Start cutting up the veggies for this dish.... a compliment of both spicy and usual veggies! Cut these into small slices and I sautéed the hot peppers and onion in oil, still in the same pan with the crispy bits and paste just to take the heat out and, added the celery just before the broth and crushed tomatoes go in.
I poured in 2 1/2 cups of beef broth, and a can of crushed tomato over the veggies and stirred around. I then added 1 cup of organic long grain white rice.
Stir the rice in and then nestle the chicken thigh's and sausage back in. Bring to a boil and then lower the temp to simmer for 15-25 minutes (covered) or until the rice is done. Stir occasionally!
This comes out without liquid, as the rice absorbs all of it, but you'll want to watch that it doesn't start to scorch to the bottom or dry out too much.

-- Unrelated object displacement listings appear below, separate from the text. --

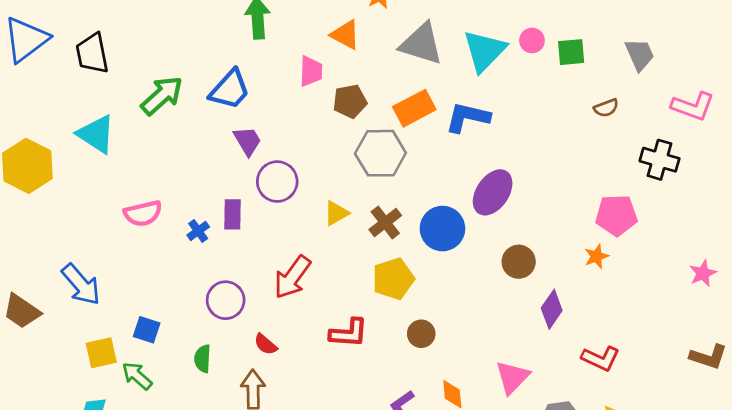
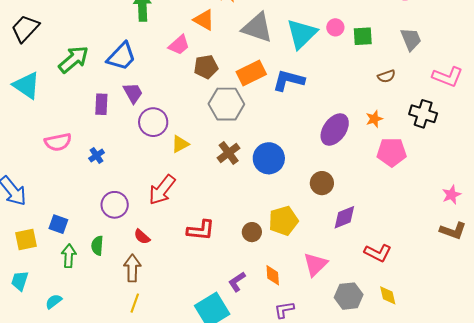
black trapezoid: (92, 53) -> (25, 28), turned 52
pink trapezoid: (311, 71) -> (179, 45), turned 45
purple ellipse: (493, 192) -> (335, 130), moved
yellow triangle: (336, 213) -> (180, 144), moved
purple rectangle: (233, 214) -> (101, 104), moved
orange star: (596, 256) -> (374, 119), moved
yellow pentagon: (393, 279) -> (283, 221), moved
purple diamond: (552, 309) -> (344, 217), turned 32
brown L-shape: (708, 357) -> (453, 231), moved
green arrow: (137, 376) -> (69, 256), moved, turned 50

I also cooked up some shrimp by boiling them in water, they were shelled so I did not want to just throw them in the dirty rice/jambalaya. Once I had them cooked and shelled, my rice was done thus you can't really mix them in to coat with the seasonings, and I was not wanting to have them cook in the mix for 25 minutes as I thought that would way over cook them! I opted to plate them plain on top! It tasted great but next time I may try and reserve some of the chicken paste and sauté them in the same seasoning before they join the party!
Plate this out ensuring everyone gets a chicken thigh and some sausage.

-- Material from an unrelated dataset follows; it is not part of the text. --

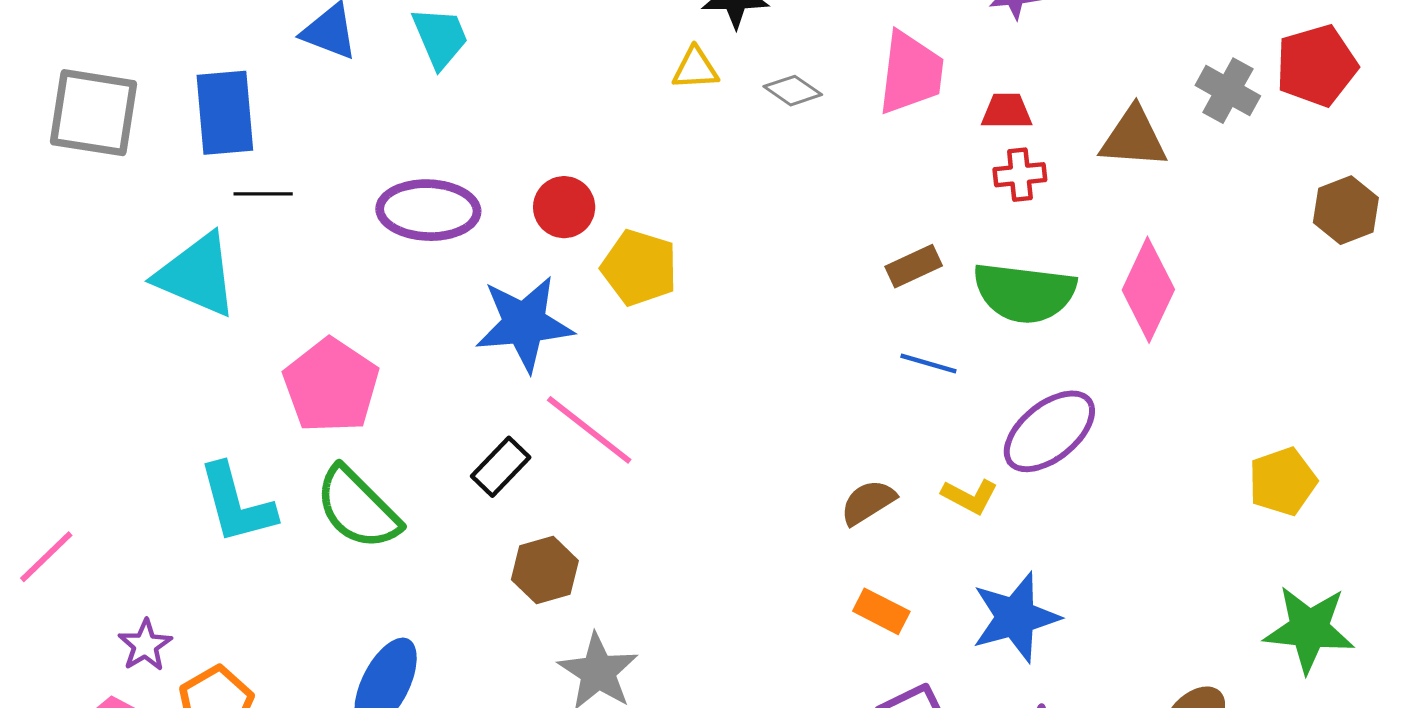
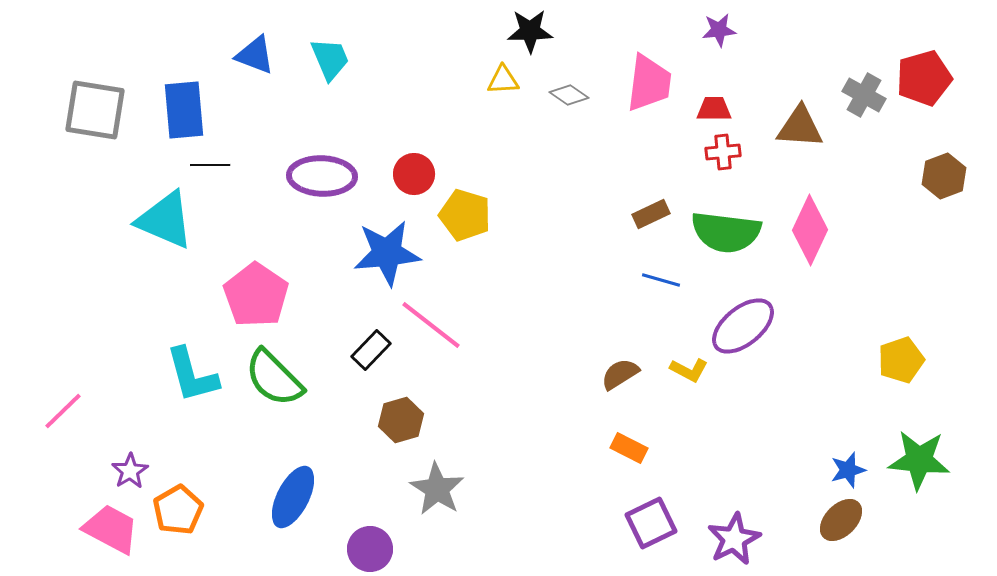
blue star: (1015, 617) -> (848, 470), moved, size x0.6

Garnish with cilantro and green onion. I love any dish that calls for green onion now as I have so much of it growing in my garden! This looks vibrant and colourful and the spicy medley of all the meat rice and veggies, is a comfort food like no other! All in, this meal took approximately 1 hour from prep to plate. A little longer than I usually like, but well worth it, and only cleaning 2 pots (1 if I didn't boil shirimp) was a bonus!
The Recipe:
Create the spicy mix by adding 1 Tbsp of each:
Dried Parsley, red chili flakes, minced onion, garlic powder, paprika, black pepper and oregano. Mix together.
squeeze in the juice of one lime and stir, continue to add splashes of oil, just until you have created a workable paste.

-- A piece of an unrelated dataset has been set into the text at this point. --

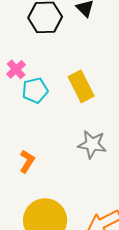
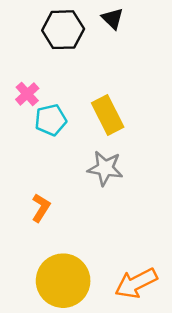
gray star: (92, 144) -> (105, 168), moved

Coat 4 chicken thighs on all sides the start cooking skin side down in a cast iron pot with some oil. Brown all sides of the chicken and set aside.
Cook 3-4 Chorizo or Hot Italian sausage to the cast iron and cook until almost cooked. Pull out of the man and slice.
Core and slice up 2 poblano peppers and 1 jalapeno, 1/2 a red onion and 3-4 stalks of celery.
Sauté the peppers and onions in the cast iron with oil to get the heat out and once done, add in the celery.
pour 2 1/2 cups of any meat broth you would like and 1 20 oz can of crushed tomatoes.
Stir this up before adding 1 cup of white rice. Bring your chicken and sausage back to the pot and bring to a boil, before lowering the heat to medium and covering to simmer for 15-25 minutes, stirring occasionally. This will be complete once your rice is tender and most if not all of the liquid is absorbed... be careful not to let this scorch.